We conducted moderated studies with eight restaurants to understand the restaurant’s mindset when it comes to planning, creating, and promoting these experiences. We learned:

  1. General Managers plan experiences months in advance so they can ensure they have enough time to communicate the experience to guests.
  2. General Mangers view experiences as a marketing tool they can use to generate buzz and excitement around their restaurant.
  3. General Managers think creatively about experiences so they can offer unexpected events that happen in the restaurant, outside of the restaurant, or in the guest’s home.
  4. General Managers rely on prepayment so that they can source ingredients ahead of time for things like special menu ingredients.


Create an experience by selecting a type, crafting a title, and setting a price

Provide a description and select tags

Create an add-on

Add photos to your experience, design by Abigail C.
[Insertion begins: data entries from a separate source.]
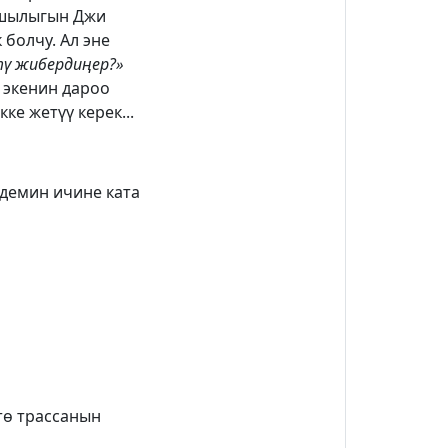
акшылыгын Джи
 болчу. Ал эне
тү жибердиңер?»
 экенин дароо
е жетүү керек...
 демин ичине ката
тө трассанын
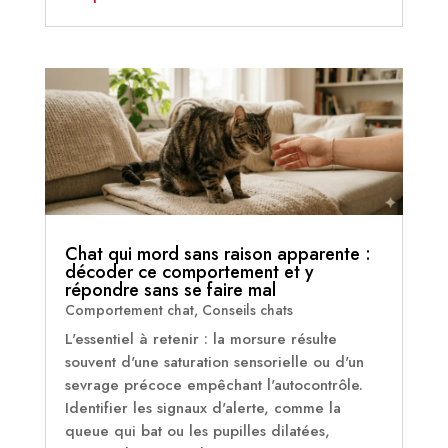
Chat qui mord sans raison apparente :
décoder ce comportement et y
répondre sans se faire mal
Comportement chat
,
Conseils chats
L'essentiel à retenir : la morsure résulte
souvent d'une saturation sensorielle ou d'un
sevrage précoce empêchant l'autocontrôle.
Identifier les signaux d'alerte, comme la
queue qui bat ou les pupilles dilatées,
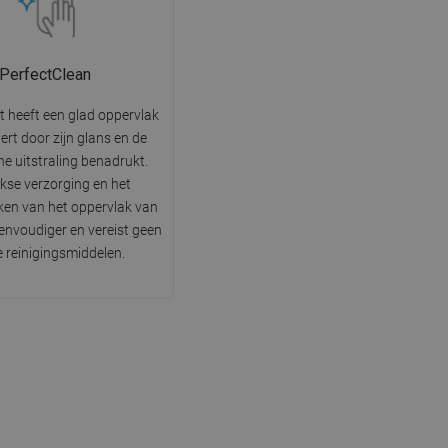
PerfectClean
t heeft een glad oppervlak
tert door zijn glans en de
he uitstraling benadrukt.
jkse verzorging en het
en van het oppervlak van
 eenvoudiger en vereist geen
e reinigingsmiddelen.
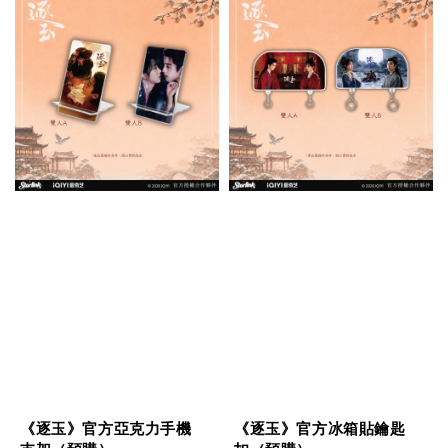
《逐玉》官方亞克力手機
《逐玉》官方冰箱貼鑰匙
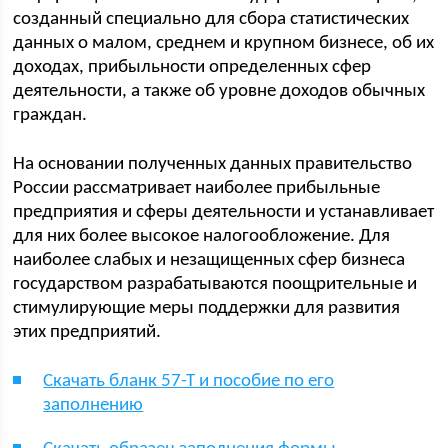
созданный специально для сбора статистических
данных о малом, среднем и крупном бизнесе, об их
доходах, прибыльности определенных сфер
деятельности, а также об уровне доходов обычных
граждан.
На основании полученных данных правительство
России рассматривает наиболее прибыльные
предприятия и сферы деятельности и устанавливает
для них более высокое налогообложение. Для
наиболее слабых и незащищенных сфер бизнеса
государством разрабатываются поощрительные и
стимулирующие меры поддержки для развития
этих предприятий.
Скачать бланк 57-Т и пособие по его
заполнению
Set reservation dates and select a shift

Review and confirm changes before publishing

When a host books an experience for a guest they will see title and price information

Hosts will have quick access to experience information at their fingertips


Was it strange to launch a product for restaurants in the desolate wasteland of July 2020? Yes. Did we still do it? Also yes. We’ll talk about numbers and results in a second but I believe this launch carried a lot of emotional weight. It was the first substantial product launch since the pandemic hit, we were all learning how to live and work in this new world, and we offered it for free! It was important to celebrate this event so the leads and I planned a virtual launch party for the many teams.
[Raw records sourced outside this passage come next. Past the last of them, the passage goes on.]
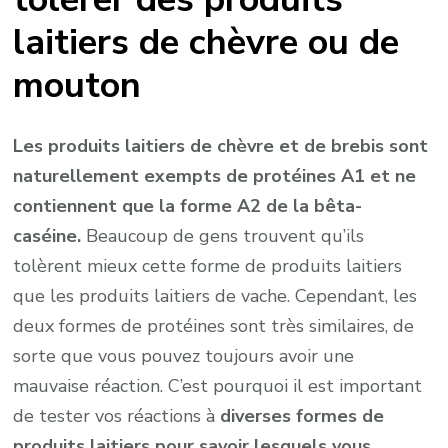
laitiers de chèvre ou de
mouton
Les produits laitiers de chèvre et de brebis sont
naturellement exempts de protéines A1 et ne
contiennent que la forme A2 de la bêta-
caséine.
Beaucoup de gens trouvent qu’ils
tolèrent mieux cette forme de produits laitiers
que les produits laitiers de vache. Cependant, les
deux formes de protéines sont très similaires, de
sorte que vous pouvez toujours avoir une
mauvaise réaction. C’est pourquoi il est important
de tester vos réactions à
diverses formes de
produits laitiers pour savoir lesquels vous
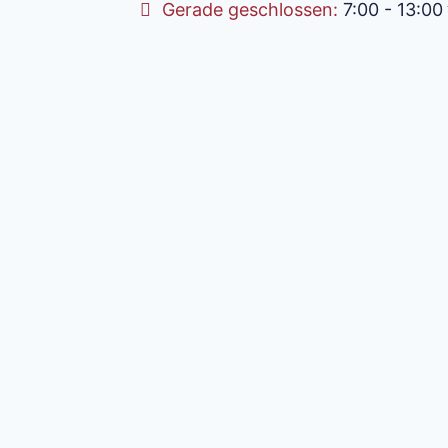
Gerade geschlossen
:
7:00 - 13:00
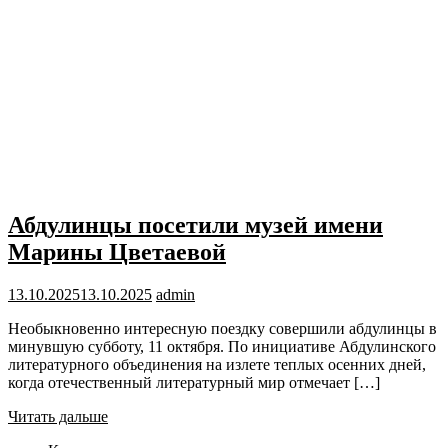
Абдулинцы посетили музей имени
Марины Цветаевой
13.10.2025
13.10.2025
admin
Необыкновенно интересную поездку совершили абдулинцы в
минувшую субботу, 11 октября. По инициативе Абдулинского
литературного объединения на излете теплых осенних дней,
когда отечественный литературный мир отмечает […]
Читать дальше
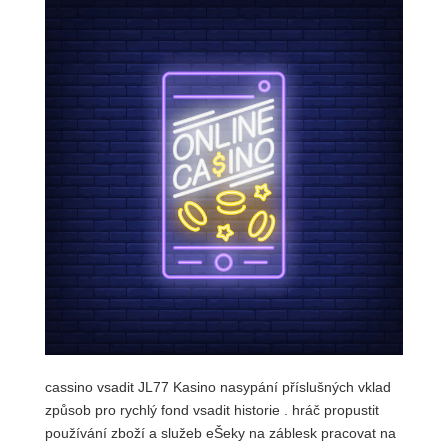
cassino vsadit JL77 Kasino nasypání příslušných vklad
způsob pro rychlý fond vsadit historie . hráč propustit
používání zboží a služeb eŠeky na záblesk pracovat na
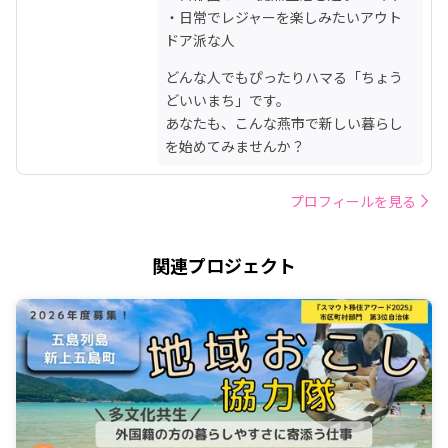
・日常でレジャーを楽しみたいアウト
ドア派な人
どんな人でもぴったりハマる「ちょう
どいいまち」です。

あなたも、こんな燕市で新しい暮らし
を始めてみませんか？
プロフィールを見る
関連プロジェクト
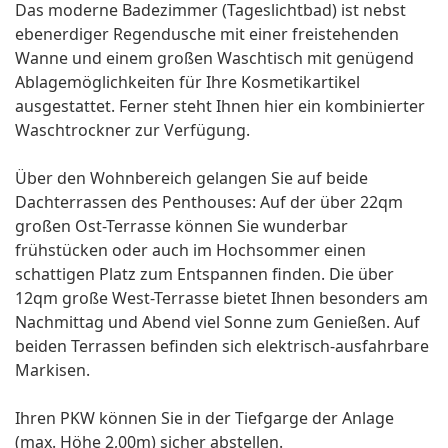
Das moderne Badezimmer (Tageslichtbad) ist nebst
ebenerdiger Regendusche mit einer freistehenden
Wanne und einem großen Waschtisch mit genügend
Ablagemöglichkeiten für Ihre Kosmetikartikel
ausgestattet. Ferner steht Ihnen hier ein kombinierter
Waschtrockner zur Verfügung.
Über den Wohnbereich gelangen Sie auf beide
Dachterrassen des Penthouses: Auf der über 22qm
großen Ost-Terrasse können Sie wunderbar
frühstücken oder auch im Hochsommer einen
schattigen Platz zum Entspannen finden. Die über
12qm große West-Terrasse bietet Ihnen besonders am
Nachmittag und Abend viel Sonne zum Genießen. Auf
beiden Terrassen befinden sich elektrisch-ausfahrbare
Markisen.
Ihren PKW können Sie in der Tiefgarge der Anlage
(max. Höhe 2,00m) sicher abstellen.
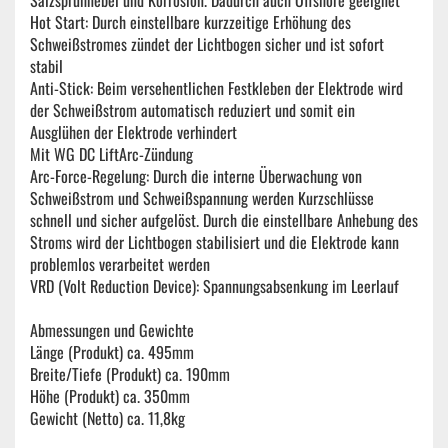
Salzsprühnebel und Korrosion. Dadurch auch Offshore geeignet
Hot Start: Durch einstellbare kurzzeitige Erhöhung des
Schweißstromes zündet der Lichtbogen sicher und ist sofort
stabil
Anti-Stick: Beim versehentlichen Festkleben der Elektrode wird
der Schweißstrom automatisch reduziert und somit ein
Ausglühen der Elektrode verhindert
Mit WG DC LiftArc-Zündung
Arc-Force-Regelung: Durch die interne Überwachung von
Schweißstrom und Schweißspannung werden Kurzschlüsse
schnell und sicher aufgelöst. Durch die einstellbare Anhebung des
Stroms wird der Lichtbogen stabilisiert und die Elektrode kann
problemlos verarbeitet werden
VRD (Volt Reduction Device): Spannungsabsenkung im Leerlauf
Abmessungen und Gewichte
Länge (Produkt) ca. 495mm
Breite/Tiefe (Produkt) ca. 190mm
Höhe (Produkt) ca. 350mm
Gewicht (Netto) ca. 11,8kg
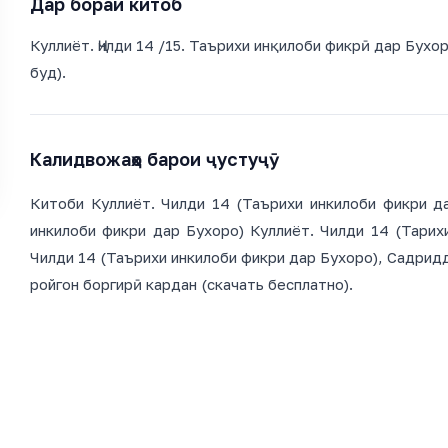
Дар бораи китоб
Куллиёт. Ҷилди 14 /15. Таърихи инқилоби фикрӣ дар Бухо
буд).
Калидвожаҳо барои ҷустуҷӯ
Китоби Куллиёт. Чилди 14 (Таърихи инкилоби фикри да
инкилоби фикри дар Бухоро) Куллиёт. Чилди 14 (Тарих
Чилди 14 (Таърихи инкилоби фикри дар Бухоро), Садридд
ройгон боргирӣ кардан (скачать бесплатно).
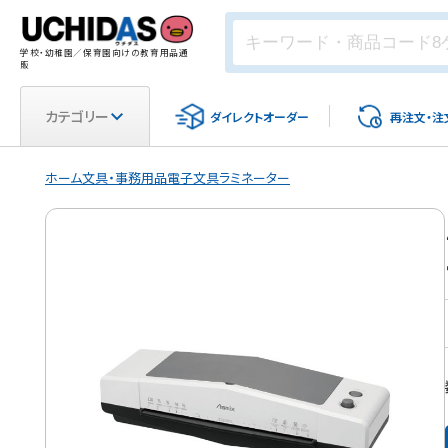
学校・幼稚園／保育園向けの教育用品通
販
カテゴリー
ダイレクト
オーダー
再注文・
注
ホーム
文具・事務用品
電子文具
ラミネーター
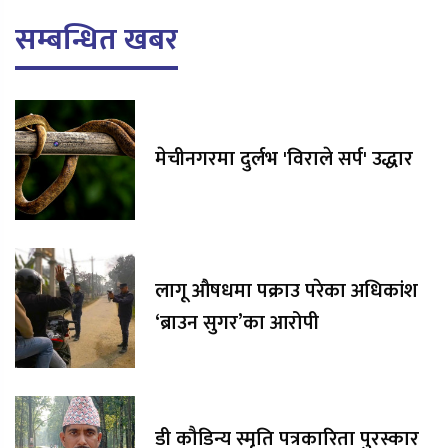
सम्बन्धित खबर
मेचीनगरमा दुर्लभ 'विराले सर्प' उद्धार
लागू औषधमा पक्राउ परेका अधिकांश
‘ब्राउन सुगर’का आरोपी
डी कौडिन्य स्मृति पत्रकारिता पुरस्कार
I wore a tux (without shoes) to our online celebration

In the first 6 months:

  • We reached our adoption number goal
  • More than half of the restaurants had never used marketing features before thus increasing our total addressable market
  • We overshot our goal of prepaid experiences reservations
  • We helped restaurants collect much need money during the pandemic (using experiences was free to restaurants)
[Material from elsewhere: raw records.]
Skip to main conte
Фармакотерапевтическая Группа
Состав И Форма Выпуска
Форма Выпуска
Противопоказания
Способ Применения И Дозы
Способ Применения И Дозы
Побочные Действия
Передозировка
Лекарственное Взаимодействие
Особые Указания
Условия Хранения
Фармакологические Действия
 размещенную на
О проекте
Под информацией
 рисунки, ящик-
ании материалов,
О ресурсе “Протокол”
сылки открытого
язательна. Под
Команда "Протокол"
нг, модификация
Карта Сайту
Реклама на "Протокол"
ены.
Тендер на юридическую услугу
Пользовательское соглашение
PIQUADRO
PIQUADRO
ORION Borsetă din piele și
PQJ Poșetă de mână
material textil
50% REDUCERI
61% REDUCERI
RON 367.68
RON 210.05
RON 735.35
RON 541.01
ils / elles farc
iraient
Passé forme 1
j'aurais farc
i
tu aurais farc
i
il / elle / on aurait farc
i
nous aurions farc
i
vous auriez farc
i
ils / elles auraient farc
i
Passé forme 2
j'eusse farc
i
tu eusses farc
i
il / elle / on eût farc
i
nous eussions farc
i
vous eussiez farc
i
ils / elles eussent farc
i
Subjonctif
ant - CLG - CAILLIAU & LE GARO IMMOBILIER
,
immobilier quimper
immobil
Fun fact, this was my first project at OpenTable. On my third day, I walked into the project planning meeting where I found out I would be leading this project from the design side.

  • There is no limit to the creativity of restaurants, we gave them a blank cavas and they created experiences beyond our wildest imagination—think ice-less curling with fruity drinks, open mic nights with live head shaving, and cabanas worth thousands of dollars.
  • This stretched our system in ways we couldn’t have predicted. A tight feedback loop ensured we responded to their needs quickly. After releasing experiences we got feedback about the need for add-ons (flowers, wine pairings, etc). Three months later we shipped our add-ons feature.
  • I was the sole designer for multiple teams and learned quickly that having a routine touch point (like an office hours) helped provide clarity to our engineering partners. It also had a communal effect, brining the team closer together. We were all in this together, figuring it out as we went.
  • I was constantly challenged by the age old adage: quality vs speed. This is an existential challenge for most designers, how do you design something that has a level of polish you are proud of while delivering it on a set timeline? I learned a lot about negotiating various parts of a product and truly understanding how to phase or slice a project that enables momentum. I wouldn’t have done anything differently but I will always look to push my craft’s ability to delight people who use the products I work on.

In 2023, I had the opportunity to return to experience related work and it’s been amazing. Feels like a full circle moment where I can relish on the things that are still working well and have the confidence to iterate on things that can be improved.